Sunday, October 11, 2009

The Sage Notebook

The Sage Notebook is the graphical user interface to the math software Sage. The notebook is perhaps somewhat unusual in that it is a web application that people also use locally. It's a large program that has been written and rewritten a few times since 2006 by myself, Tom Boothby, Alex Clemesha, and many, many other people.

Supported by an internal grant from University of Washington, I've been working on separating the notebook off from Sage and rewriting many parts of it to improve the robustness and fix subtle issues. My goal is that the notebook be robust, fast, scalable, and work well outside Sage. Also, it would be very nice to port it to run natively on Microsoft Windows.
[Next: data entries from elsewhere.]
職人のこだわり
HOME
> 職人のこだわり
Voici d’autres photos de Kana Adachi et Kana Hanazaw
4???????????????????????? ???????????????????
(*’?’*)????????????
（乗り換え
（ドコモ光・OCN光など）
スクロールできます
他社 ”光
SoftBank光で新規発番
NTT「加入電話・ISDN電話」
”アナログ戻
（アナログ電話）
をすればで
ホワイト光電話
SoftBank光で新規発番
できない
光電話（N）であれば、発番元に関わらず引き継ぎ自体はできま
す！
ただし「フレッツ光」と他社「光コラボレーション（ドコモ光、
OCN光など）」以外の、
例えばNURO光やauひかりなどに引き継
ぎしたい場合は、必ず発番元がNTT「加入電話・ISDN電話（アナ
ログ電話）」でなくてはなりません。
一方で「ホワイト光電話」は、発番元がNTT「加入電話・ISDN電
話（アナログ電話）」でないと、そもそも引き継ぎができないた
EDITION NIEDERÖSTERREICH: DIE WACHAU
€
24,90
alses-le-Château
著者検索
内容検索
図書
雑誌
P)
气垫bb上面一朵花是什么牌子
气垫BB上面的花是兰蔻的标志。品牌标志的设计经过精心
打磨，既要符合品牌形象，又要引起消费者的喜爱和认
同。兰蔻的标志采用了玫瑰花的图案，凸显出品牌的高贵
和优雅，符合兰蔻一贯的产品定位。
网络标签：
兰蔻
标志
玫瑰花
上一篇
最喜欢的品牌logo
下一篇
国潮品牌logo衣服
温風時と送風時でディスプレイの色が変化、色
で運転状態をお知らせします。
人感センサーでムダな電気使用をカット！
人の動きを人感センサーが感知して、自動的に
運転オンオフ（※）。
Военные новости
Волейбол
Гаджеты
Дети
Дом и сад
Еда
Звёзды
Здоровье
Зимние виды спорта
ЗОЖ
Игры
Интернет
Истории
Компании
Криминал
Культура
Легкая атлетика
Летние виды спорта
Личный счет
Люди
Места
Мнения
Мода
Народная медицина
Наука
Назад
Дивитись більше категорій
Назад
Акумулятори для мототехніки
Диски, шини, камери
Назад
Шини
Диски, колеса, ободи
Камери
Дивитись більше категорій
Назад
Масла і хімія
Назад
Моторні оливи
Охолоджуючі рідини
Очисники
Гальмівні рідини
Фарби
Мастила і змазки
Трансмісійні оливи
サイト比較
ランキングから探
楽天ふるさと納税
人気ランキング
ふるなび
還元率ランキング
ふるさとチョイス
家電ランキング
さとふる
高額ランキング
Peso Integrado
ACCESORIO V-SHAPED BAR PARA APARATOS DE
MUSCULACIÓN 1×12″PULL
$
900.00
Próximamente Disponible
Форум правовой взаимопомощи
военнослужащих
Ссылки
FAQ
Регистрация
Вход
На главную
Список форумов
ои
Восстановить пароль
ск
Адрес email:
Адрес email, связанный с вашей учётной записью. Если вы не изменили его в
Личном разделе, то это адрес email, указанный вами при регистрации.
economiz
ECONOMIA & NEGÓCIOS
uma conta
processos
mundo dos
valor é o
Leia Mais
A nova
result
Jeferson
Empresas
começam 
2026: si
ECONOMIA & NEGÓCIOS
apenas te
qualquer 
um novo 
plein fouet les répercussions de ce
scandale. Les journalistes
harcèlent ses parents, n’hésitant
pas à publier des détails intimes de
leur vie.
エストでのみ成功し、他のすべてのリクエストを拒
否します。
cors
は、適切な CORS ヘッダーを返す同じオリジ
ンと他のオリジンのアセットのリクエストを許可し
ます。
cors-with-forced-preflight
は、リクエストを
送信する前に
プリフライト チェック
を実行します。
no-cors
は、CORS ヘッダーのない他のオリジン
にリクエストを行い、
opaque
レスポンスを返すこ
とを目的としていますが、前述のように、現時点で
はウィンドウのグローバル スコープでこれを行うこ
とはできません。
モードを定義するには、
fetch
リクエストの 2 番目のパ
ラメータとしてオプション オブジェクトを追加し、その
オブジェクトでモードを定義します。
Nearly two weeks ago I had the Sage notebook stabilized and all known new bugs fixed (after separating it off from sage as a separate program and rewriting the interface stuff). But I realized that it would be a total nightmare to introduce yet another ("Sage object") storage format, which would make refactoring code extremely painful. So, I created an "abstract storage layer" and implemented a storage system for everything in the Sage notebook which doesn't use any special Sage-related pickles. Some data is stored as pickled basic Python objects that can be read from any version of Python with or without Sage installed, but that is it. Rewriting the notebook to use an abstract storage layer is the sort of thing that at first seems like it will take a day, but then takes more than a week. Anyway, I did it (with help from Tim Dumol and Mitesh Patel).